そんなの納得できない。だってランディスは……。
ランディスは、いつだってフィーリアが一番好きだと言ってくれていた。
フィーリアの真っ直ぐで重たい黒髪と、生真面目で隙のない渋緑の瞳が可愛いと褒めてくれた。
不正を見抜く洞察力も、騎士と対等に戦えるほどの剣さばきも、さすがは司令官の娘だと、女にしておくのはもったいないと褒めたたえてくれていた。
世界で唯一、フィーリアが一番だと言ってくれる人だったのに。
「待って下さい、お父様! ランディス様に力不足のことがあれば、私がお支え致します! 家のことも領地のことも、騎士団の仕事だって、馬の世話だって、力仕事だって、泥掃除だって、なんだって私が代わりにします! だからどうか……」
正直、草食系のランディスよりも体力があるのでは……とフィーリアは常々思っていた。
できる方が補えばいいだけの話だ。
問題ない。
「いや、フィーリア。
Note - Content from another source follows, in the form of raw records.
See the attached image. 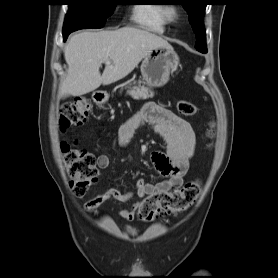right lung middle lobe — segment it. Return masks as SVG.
I'll return each mask as SVG.
<instances>
[{
  "mask_svg": "<svg viewBox=\"0 0 278 278\" xmlns=\"http://www.w3.org/2000/svg\"><path fill=\"white\" fill-rule=\"evenodd\" d=\"M118 0H66L69 10L63 33L82 28H101L113 14Z\"/></svg>",
  "mask_w": 278,
  "mask_h": 278,
  "instance_id": "obj_1",
  "label": "right lung middle lobe"
}]
</instances>
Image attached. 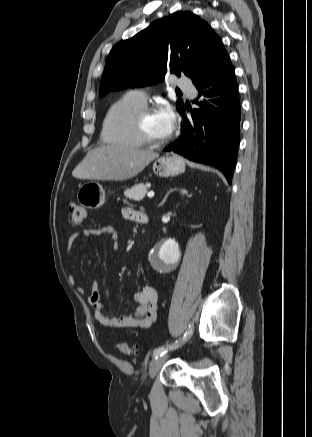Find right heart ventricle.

さすがに女のお前に騎士団の仕事をさせる訳にはいかぬ。それに侯爵が泥掃除をすることはない。そういうことではないのだよ」
父は困ったように目を伏せた。
「ではどういうことでございますか?」
父であるペリゴール侯爵は地方の小貴族から身を起こし、騎士団長となって大活躍して認められ、侯爵の爵位を授けられるほどの人物だった。
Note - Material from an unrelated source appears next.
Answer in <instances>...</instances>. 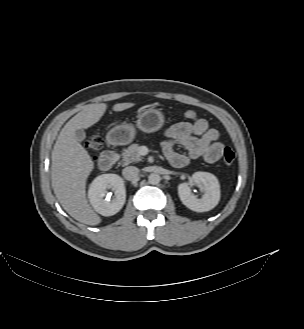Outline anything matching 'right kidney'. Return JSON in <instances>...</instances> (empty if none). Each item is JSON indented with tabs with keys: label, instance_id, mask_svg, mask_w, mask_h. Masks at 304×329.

今は王様の側近として仕えながら、騎士団の総司令官を兼務している。
騎士達の目標であり、憧れの存在でもある。
人格も素晴らしく、騎士団の面々にも慕われていた。
そんな父の血を、容姿ともに色濃く引いていると言われているのがフィーリアなのだ。
男児に恵まれなかった父は、騎士団の団員をことのほか可愛がり、手厚く世話している。
ペリゴール家の女性が週に一度、王都在中の騎士団に差し入れをするのも、そんな父の厚意の一つだった。
父はこの騎士団の中から婿養子を迎え入れ、侯爵家を継がせたいと思っていた。
騎士団に入るのは、大抵が家督を継げない貴族の次男以下だったり、立身出世を目指す腕に自信のある平民だったりする。
継ぐべき爵位を持たない騎士団の男達にとっても、願ってもない縁談話のはずだ。
だが残念ながら、数多の騎士達の中でフィーリアと結婚したいと言ってくれたのは、ランディスただ一人だった。
それには悲しい訳があった。
「まさか……ランディス様は……」
フィーリアは、はっと気づいたように呟いた。
それに答えるように、突然執務室の扉がばんっと開かれる。
「すまないっ! フィーリア! どうか許してくれ‼」
「ランディス様……」
茶色の長髪に、女性受けする甘い顔立ちのランディスが部屋に飛び込んできた。
フィーリアにはもったいない美男子だと……好きと言ってくれたことを心から感謝していたのに。
「これ以上、自分の気持ちを偽ることができなくなったんだ! すまない、許してくれ」
「自分の気持ち?」
思わず聞き返してしまったが、答えは分かっていた。
「ルシアを……。ルシアを愛してしまったんだ。いや、本当は最初から僕はルシアのことが好きだったんだ。そのことに気付いてしまった……。すまない」
ああ、また……。
とフィーリアは心の中で思った。
こういう場面はもう何度経験したことだろうか。
いや、正式に婚約破棄という形で面と向かって言われたのは初めてだが、片思いのままこうやって振られる経験は数えきれないほどしているフィーリアだった。